- Problem description: Identify the lines in the data below that contain "Italie" and give only how many there are.

-=-=-=-=-

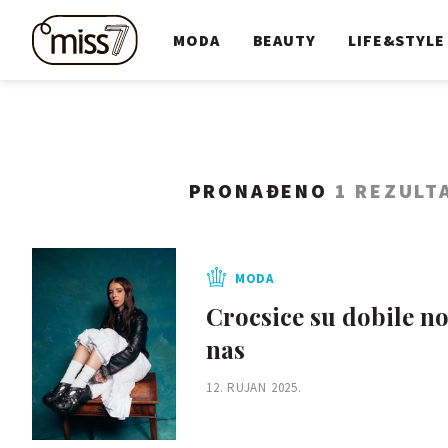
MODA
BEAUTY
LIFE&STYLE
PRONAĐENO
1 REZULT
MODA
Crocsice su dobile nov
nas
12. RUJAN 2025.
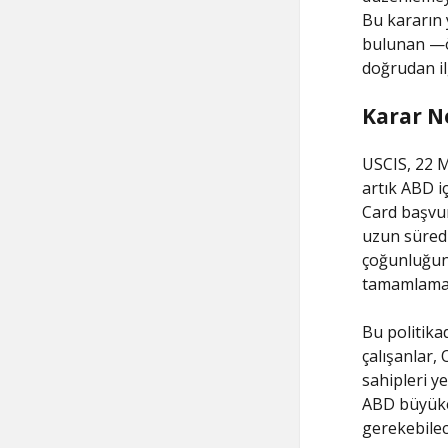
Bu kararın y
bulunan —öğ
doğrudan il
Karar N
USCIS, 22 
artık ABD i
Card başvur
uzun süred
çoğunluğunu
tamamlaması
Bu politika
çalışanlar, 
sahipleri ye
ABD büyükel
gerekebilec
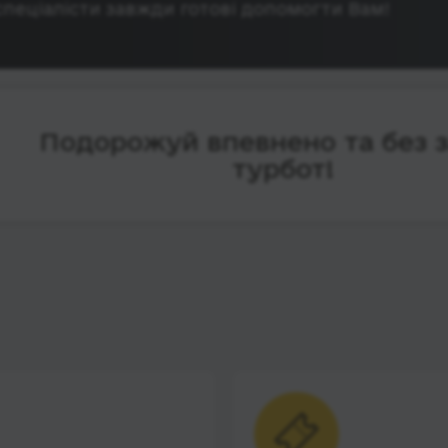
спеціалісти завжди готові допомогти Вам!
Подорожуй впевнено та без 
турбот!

-=-=-=-=-

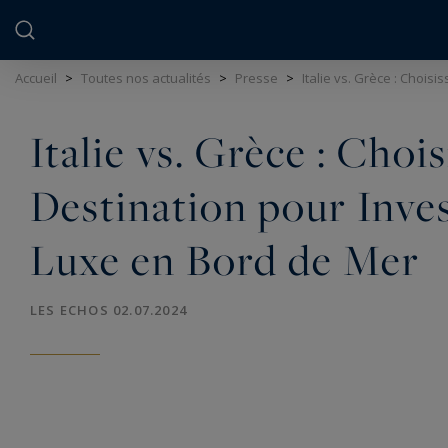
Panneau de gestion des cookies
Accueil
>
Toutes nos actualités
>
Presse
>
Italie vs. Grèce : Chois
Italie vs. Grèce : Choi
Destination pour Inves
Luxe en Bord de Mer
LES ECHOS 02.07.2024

-=-=-=-=-

- Reply: 2